### DATASET EXTRACT
★ ★ ★ ★ ★

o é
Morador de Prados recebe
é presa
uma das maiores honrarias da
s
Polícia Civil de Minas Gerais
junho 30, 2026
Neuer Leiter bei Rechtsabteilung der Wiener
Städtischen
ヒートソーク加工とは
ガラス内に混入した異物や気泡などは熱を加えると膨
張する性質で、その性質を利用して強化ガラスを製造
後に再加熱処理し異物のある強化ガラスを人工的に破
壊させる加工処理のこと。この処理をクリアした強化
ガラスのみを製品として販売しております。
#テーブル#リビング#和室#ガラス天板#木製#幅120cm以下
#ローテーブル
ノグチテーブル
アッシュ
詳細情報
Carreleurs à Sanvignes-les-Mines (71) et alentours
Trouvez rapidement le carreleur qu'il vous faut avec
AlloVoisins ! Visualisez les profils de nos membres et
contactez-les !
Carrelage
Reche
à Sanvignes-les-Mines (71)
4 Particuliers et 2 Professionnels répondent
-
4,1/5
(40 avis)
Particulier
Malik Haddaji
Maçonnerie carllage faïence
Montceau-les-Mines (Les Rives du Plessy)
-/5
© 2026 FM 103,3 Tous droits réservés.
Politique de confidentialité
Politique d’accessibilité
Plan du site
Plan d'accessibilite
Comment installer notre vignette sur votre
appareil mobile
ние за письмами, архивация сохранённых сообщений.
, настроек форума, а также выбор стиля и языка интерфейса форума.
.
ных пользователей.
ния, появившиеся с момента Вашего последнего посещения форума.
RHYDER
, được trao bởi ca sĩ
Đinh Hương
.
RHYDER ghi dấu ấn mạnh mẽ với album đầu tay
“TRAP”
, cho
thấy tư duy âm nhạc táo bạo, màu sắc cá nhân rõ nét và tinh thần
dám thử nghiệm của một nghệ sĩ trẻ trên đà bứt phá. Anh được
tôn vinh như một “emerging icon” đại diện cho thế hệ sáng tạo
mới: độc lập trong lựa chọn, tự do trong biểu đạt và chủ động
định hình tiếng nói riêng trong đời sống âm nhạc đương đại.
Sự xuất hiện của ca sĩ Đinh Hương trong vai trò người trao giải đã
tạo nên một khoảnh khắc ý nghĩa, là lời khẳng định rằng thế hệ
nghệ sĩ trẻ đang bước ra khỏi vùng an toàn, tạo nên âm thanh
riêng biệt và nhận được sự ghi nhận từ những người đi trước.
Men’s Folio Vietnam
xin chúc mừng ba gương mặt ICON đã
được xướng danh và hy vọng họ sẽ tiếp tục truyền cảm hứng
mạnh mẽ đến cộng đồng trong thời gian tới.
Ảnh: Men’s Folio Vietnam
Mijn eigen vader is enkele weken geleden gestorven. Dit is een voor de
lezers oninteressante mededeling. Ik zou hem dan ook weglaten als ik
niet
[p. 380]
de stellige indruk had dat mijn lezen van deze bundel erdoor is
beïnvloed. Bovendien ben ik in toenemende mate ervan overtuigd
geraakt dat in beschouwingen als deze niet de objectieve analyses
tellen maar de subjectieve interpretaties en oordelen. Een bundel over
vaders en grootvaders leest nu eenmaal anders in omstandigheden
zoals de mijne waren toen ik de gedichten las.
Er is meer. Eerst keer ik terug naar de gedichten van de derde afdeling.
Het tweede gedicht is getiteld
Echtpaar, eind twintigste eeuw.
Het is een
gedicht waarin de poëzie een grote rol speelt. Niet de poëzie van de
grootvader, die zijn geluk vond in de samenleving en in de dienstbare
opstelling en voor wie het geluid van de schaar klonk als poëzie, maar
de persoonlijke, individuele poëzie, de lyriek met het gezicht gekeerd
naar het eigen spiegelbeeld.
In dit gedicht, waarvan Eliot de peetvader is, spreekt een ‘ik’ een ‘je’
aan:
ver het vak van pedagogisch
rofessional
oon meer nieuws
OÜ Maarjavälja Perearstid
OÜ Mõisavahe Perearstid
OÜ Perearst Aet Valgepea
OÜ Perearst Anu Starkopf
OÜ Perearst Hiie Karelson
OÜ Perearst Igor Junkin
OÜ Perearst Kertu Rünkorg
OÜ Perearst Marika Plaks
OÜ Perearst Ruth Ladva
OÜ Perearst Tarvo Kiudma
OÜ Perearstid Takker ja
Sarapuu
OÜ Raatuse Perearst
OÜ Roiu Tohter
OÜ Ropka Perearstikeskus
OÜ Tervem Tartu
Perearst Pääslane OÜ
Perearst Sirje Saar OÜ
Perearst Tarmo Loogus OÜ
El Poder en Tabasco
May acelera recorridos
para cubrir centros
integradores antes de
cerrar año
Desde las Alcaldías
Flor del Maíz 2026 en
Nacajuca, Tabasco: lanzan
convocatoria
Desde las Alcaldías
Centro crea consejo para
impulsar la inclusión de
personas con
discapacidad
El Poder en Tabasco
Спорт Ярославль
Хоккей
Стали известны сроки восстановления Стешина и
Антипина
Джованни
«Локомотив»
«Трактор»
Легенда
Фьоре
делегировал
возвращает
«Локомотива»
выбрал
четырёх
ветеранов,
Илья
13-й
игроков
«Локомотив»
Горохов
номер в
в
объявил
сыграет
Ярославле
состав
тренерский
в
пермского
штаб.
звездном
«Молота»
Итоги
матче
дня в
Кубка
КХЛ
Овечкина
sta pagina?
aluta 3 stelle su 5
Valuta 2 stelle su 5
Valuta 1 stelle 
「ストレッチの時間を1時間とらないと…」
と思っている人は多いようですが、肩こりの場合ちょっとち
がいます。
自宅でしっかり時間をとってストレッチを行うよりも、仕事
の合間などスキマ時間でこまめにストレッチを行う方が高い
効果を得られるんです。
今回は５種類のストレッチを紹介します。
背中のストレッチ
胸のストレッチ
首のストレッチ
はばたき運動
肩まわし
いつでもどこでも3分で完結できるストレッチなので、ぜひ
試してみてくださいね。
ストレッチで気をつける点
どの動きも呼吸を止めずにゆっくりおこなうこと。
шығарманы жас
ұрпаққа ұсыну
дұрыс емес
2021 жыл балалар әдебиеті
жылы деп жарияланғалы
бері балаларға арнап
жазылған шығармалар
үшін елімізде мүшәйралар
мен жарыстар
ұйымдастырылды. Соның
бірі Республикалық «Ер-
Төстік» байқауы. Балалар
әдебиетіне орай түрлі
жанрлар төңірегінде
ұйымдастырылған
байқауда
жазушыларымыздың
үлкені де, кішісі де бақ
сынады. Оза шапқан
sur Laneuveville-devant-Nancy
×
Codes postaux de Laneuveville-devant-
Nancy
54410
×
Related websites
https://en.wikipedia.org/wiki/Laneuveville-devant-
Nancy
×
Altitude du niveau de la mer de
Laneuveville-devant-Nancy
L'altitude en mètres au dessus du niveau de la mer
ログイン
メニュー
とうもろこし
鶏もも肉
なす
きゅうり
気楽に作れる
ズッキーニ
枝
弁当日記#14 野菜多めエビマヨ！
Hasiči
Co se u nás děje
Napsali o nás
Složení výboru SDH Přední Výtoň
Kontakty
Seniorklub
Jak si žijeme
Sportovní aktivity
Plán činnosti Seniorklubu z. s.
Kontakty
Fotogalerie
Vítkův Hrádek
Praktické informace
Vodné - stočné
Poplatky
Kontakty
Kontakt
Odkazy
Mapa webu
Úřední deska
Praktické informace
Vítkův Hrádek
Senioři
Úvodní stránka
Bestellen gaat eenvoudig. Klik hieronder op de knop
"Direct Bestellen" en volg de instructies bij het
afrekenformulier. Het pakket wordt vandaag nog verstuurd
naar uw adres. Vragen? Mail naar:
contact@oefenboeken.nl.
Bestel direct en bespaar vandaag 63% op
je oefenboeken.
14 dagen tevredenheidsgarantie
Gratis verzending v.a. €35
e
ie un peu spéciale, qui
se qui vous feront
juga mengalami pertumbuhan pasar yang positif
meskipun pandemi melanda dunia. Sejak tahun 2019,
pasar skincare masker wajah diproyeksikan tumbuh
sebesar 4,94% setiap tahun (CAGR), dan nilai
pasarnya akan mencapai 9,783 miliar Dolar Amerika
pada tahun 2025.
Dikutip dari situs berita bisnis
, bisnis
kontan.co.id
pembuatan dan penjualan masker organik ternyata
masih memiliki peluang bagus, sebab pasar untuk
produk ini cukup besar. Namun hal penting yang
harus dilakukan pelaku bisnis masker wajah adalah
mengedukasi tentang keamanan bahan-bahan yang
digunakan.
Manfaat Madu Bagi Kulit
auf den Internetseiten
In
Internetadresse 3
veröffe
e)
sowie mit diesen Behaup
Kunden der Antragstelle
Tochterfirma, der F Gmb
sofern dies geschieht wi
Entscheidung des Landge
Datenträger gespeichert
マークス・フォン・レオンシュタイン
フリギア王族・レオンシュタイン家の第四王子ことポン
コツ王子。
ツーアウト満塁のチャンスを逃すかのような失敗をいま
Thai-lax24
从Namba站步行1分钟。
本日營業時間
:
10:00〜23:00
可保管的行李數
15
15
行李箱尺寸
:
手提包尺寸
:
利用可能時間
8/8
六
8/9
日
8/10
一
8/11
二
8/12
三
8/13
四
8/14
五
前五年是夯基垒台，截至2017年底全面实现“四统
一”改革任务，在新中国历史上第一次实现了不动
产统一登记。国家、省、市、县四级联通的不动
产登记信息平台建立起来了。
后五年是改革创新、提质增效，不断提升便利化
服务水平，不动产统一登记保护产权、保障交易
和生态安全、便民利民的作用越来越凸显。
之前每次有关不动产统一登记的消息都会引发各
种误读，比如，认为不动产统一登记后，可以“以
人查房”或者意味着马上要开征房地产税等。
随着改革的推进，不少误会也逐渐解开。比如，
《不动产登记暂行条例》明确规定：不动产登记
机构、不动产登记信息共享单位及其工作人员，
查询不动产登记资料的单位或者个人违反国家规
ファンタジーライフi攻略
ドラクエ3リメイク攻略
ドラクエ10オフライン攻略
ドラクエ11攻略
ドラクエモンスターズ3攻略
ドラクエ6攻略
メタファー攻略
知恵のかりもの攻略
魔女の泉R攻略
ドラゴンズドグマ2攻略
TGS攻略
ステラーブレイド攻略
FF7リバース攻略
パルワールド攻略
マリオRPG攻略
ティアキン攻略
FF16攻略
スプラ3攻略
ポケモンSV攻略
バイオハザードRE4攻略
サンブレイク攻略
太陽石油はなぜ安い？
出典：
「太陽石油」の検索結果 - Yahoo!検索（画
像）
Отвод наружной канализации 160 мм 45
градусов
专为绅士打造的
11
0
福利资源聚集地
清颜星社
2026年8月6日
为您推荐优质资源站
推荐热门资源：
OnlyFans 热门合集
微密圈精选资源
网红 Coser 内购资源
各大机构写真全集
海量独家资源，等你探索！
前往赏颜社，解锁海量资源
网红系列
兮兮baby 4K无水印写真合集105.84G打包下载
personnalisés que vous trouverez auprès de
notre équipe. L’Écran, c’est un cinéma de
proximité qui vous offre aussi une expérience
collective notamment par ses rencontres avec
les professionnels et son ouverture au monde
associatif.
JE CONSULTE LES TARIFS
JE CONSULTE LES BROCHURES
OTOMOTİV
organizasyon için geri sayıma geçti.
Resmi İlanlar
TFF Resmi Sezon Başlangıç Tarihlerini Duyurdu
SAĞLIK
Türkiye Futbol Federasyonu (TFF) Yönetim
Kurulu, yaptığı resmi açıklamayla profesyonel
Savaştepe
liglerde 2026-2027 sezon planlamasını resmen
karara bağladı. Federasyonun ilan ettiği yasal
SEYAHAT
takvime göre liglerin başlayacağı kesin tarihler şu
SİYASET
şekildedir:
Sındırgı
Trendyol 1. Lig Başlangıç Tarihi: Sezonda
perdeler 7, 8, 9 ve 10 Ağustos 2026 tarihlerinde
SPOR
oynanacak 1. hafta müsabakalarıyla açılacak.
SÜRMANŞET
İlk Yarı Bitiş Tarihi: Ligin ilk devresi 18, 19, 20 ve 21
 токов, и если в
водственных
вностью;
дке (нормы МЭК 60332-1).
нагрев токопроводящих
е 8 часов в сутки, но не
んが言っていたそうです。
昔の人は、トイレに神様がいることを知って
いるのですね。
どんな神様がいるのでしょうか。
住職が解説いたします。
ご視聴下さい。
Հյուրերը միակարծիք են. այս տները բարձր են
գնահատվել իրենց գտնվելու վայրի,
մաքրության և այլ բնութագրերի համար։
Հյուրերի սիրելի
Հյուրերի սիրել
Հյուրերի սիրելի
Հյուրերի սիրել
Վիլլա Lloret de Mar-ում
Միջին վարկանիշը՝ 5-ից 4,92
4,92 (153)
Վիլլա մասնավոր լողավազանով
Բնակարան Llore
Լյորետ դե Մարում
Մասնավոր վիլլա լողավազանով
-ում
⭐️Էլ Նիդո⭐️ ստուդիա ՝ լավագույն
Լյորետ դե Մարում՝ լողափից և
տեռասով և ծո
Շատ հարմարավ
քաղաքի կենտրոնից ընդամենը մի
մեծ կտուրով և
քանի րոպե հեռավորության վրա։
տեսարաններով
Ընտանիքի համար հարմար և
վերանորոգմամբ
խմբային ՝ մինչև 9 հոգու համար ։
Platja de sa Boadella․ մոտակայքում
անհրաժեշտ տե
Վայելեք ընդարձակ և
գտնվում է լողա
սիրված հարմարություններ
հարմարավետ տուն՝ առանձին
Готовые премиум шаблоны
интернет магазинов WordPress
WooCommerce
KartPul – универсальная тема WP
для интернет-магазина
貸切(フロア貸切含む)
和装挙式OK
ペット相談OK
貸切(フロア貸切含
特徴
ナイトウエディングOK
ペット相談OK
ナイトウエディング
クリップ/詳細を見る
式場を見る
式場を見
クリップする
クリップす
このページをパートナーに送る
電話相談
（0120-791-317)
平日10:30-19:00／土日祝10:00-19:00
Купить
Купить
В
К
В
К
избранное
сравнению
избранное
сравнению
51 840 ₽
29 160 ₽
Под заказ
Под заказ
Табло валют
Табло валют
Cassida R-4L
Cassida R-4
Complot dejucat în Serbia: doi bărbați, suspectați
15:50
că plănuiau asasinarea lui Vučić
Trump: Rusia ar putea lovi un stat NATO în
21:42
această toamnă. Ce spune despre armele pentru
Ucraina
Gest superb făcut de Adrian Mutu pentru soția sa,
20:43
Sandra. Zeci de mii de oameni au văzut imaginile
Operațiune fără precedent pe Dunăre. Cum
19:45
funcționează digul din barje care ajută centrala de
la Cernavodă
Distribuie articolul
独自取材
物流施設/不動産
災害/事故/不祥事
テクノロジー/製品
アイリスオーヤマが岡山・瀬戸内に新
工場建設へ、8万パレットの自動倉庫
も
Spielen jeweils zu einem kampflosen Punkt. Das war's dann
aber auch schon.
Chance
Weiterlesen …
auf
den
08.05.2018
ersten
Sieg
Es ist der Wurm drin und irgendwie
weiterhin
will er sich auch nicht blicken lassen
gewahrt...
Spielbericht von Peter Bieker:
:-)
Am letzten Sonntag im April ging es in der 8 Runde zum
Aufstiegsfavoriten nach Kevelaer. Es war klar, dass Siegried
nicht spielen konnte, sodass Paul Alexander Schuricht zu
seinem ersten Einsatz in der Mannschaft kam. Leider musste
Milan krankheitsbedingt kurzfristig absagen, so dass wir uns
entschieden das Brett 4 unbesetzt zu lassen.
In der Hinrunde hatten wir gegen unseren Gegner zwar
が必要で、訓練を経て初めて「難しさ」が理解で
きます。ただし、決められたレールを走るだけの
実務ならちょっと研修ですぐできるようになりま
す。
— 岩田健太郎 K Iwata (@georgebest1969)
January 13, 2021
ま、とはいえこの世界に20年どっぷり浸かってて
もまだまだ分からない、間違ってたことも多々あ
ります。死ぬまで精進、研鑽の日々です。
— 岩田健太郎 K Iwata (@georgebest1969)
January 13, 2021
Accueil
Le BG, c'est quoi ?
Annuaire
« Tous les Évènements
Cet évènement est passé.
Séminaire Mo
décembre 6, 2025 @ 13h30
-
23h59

★ ★ ★ ★ ★

Where the listing above has a line with "convocatoria", start there, and output every line exactly through the line with "Úřední deska", which is also included.

convocatoria
Desde las Alcaldías
Centro crea consejo para
impulsar la inclusión de
personas con
discapacidad
El Poder en Tabasco
Спорт Ярославль
Хоккей
Стали известны сроки восстановления Стешина и
Антипина
Джованни
«Локомотив»
«Трактор»
Легенда
Фьоре
делегировал
возвращает
«Локомотива»
выбрал
четырёх
ветеранов,
Илья
13-й
игроков
«Локомотив»
Горохов
номер в
в
объявил
сыграет
Ярославле
состав
тренерский
в
пермского
штаб.
звездном
«Молота»
Итоги
матче
дня в
Кубка
КХЛ
Овечкина
sta pagina?
aluta 3 stelle su 5
Valuta 2 stelle su 5
Valuta 1 stelle 
「ストレッチの時間を1時間とらないと…」
と思っている人は多いようですが、肩こりの場合ちょっとち
がいます。
自宅でしっかり時間をとってストレッチを行うよりも、仕事
の合間などスキマ時間でこまめにストレッチを行う方が高い
効果を得られるんです。
今回は５種類のストレッチを紹介します。
背中のストレッチ
胸のストレッチ
首のストレッチ
はばたき運動
肩まわし
いつでもどこでも3分で完結できるストレッチなので、ぜひ
試してみてくださいね。
ストレッチで気をつける点
どの動きも呼吸を止めずにゆっくりおこなうこと。
шығарманы жас
ұрпаққа ұсыну
дұрыс емес
2021 жыл балалар әдебиеті
жылы деп жарияланғалы
бері балаларға арнап
жазылған шығармалар
үшін елімізде мүшәйралар
мен жарыстар
ұйымдастырылды. Соның
бірі Республикалық «Ер-
Төстік» байқауы. Балалар
әдебиетіне орай түрлі
жанрлар төңірегінде
ұйымдастырылған
байқауда
жазушыларымыздың
үлкені де, кішісі де бақ
сынады. Оза шапқан
sur Laneuveville-devant-Nancy
×
Codes postaux de Laneuveville-devant-
Nancy
54410
×
Related websites
https://en.wikipedia.org/wiki/Laneuveville-devant-
Nancy
×
Altitude du niveau de la mer de
Laneuveville-devant-Nancy
L'altitude en mètres au dessus du niveau de la mer
ログイン
メニュー
とうもろこし
鶏もも肉
なす
きゅうり
気楽に作れる
ズッキーニ
枝
弁当日記#14 野菜多めエビマヨ！
Hasiči
Co se u nás děje
Napsali o nás
Složení výboru SDH Přední Výtoň
Kontakty
Seniorklub
Jak si žijeme
Sportovní aktivity
Plán činnosti Seniorklubu z. s.
Kontakty
Fotogalerie
Vítkův Hrádek
Praktické informace
Vodné - stočné
Poplatky
Kontakty
Kontakt
Odkazy
Mapa webu
Úřední deska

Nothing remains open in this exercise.